Hierarcha zwrócił uwagę, że lekcje religii są obecne w 23 krajach Unii Europejskiej, choć mają różny kształt. – Są państwa, gdzie mają charakter wyznaniowy konkretnych religii, a są i takie, gdzie mają one postać religioznawstwa. Nie słyszałem jednak, żeby gdzieś był spór o same lekcje religii – stwierdził duchowny. Powiedział, że lekcje religii mają potencjał wychowawczy. – W szkole właściwie nie ma dziś przestrzeni do mówienia o wartościach i zasadach moralnych. (…) Lekcji etyki praktycznie nie ma. Uczniowie mogą pewne tematy poruszać na lekcjach wychowawczych, ale czasu na to jest mało – ocenił duchowny.
Przypomniał, że Konstytucja RP mówi wyraźnie „o współdziałaniu Kościołów i państwa dla dobra człowieka i dobra wspólnego”.
Lipcowa nowelizacja rozporządzenia poszerzyła możliwości organizacji nauki religii i etyki w grupach międzyoddziałowych i międzyklasowych złożonych także z wychowanków lub uczniów, którzy do tej pory nie byli łączeni na tych zajęciach z wychowankami lub uczniami z innych oddziałów lub klas. Zgodnie z nią dyrektor szkoły (przedszkola) będzie mógł połączyć w grupę dzieci z oddziałów lub klas, w których na naukę religii zgłosiło się siedmioro lub więcej uczniów. Jednocześnie zapisano, że w szkole podstawowej w jedną grupę można połączyć: uczniów klas I–III albo klas IV–VI lub klas VII i VIII. Określono też maksymalną liczbę osób, które mogą uczestniczyć w zajęciach: w klasach I–III szkół podstawowych wynosi ona 25, dla pozostałych uczniów we wszystkich typach szkół – 28. To samo ma dotyczyć lekcji etyki.
Według konsultora Komisji Wychowania Katolickiego KEP, ks. dra Marka Studenskiego, z perspektywy wychowawczej kompletnie niezrozumiałe i nie przynoszące owoców jest łączenie uczniów z różnych klas na lekcjach religii oraz odgórnie spychane ich na koniec zajęć. – Jako pedagog i wychowawca oceniam te zmiany krytycznie, i uważam, że nie zostały niepodyktowane dobrem pedagogicznym dziecka – powiedział duchowny. Zwrócił uwagę, że nie da się zrozumieć kultury europejskiej bez znajomości chrześcijaństwa. – Nawet ci, którzy dzisiaj odżegnują się od chrześcijaństwa, przyjmują jego wartości takie jak obrona najsłabszych, wykluczonych, mniejszości. Przecież to zapoczątkował Jezus Chrystus – zauważył ks. Studenski.

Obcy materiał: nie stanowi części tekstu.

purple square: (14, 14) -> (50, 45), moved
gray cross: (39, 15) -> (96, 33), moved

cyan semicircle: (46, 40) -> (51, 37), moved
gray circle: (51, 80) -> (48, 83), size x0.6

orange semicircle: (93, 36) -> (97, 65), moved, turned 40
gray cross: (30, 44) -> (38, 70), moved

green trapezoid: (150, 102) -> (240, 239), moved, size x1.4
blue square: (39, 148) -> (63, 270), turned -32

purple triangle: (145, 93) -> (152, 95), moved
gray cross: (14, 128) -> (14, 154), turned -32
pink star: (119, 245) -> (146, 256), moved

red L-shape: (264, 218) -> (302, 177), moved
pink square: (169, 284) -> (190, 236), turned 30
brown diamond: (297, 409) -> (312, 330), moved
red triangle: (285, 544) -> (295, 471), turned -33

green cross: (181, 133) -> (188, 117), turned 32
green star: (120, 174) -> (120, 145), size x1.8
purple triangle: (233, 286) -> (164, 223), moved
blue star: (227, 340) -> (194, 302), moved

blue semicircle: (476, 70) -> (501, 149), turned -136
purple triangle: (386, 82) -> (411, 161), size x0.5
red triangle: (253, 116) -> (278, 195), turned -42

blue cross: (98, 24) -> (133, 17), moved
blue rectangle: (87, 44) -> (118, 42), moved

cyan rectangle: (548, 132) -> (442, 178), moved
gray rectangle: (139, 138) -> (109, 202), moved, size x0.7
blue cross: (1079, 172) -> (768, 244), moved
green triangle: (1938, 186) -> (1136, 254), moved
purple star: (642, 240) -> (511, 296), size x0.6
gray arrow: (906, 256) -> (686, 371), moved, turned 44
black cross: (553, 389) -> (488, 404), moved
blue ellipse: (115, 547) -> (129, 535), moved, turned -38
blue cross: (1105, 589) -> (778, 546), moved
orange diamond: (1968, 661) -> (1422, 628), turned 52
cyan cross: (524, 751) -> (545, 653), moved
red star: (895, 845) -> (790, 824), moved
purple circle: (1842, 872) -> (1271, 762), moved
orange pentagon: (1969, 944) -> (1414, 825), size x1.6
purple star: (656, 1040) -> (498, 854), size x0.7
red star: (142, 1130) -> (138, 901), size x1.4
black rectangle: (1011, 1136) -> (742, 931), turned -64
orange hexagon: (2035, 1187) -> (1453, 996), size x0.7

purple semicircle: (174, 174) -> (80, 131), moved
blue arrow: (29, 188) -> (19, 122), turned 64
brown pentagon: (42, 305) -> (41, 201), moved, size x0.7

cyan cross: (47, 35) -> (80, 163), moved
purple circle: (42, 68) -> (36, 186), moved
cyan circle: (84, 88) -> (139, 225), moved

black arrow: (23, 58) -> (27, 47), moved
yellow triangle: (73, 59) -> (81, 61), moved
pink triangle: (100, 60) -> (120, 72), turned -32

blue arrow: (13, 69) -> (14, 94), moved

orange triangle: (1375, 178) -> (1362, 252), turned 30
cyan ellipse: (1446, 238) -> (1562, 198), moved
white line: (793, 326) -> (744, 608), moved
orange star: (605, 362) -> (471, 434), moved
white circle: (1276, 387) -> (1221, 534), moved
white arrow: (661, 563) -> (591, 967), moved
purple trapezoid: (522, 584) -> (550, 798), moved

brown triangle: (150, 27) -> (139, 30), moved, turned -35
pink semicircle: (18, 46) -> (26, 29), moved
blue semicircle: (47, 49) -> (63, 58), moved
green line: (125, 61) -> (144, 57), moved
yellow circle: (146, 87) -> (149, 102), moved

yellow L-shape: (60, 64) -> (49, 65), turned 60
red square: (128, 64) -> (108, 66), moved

W marcu br. Sejm przyjął uchwałę w sprawie usunięcia skutków kryzysu konstytucyjnego lat 2015-2023 i stwierdził, że „uwzględnienie w działalności organu władzy publicznej rozstrzygnięć TK wydanych z naruszeniem prawa może zostać uznane za naruszenie zasady legalizmu przez te organy”. W końcu lipca Sejm przyjął natomiast dwie ustawy mające na celu zreformowanie TK, następnie poprawki do tych ustaw wprowadził Senat i obecnie oczekują one na rozpatrzenie przez Sejm. W Senacie trwają zaś prace nad projektem zmiany konstytucji w sprawie TK. Od czasu podjęcia uchwały przez Sejm wyroki TK nie są publikowane w Dzienniku Ustaw.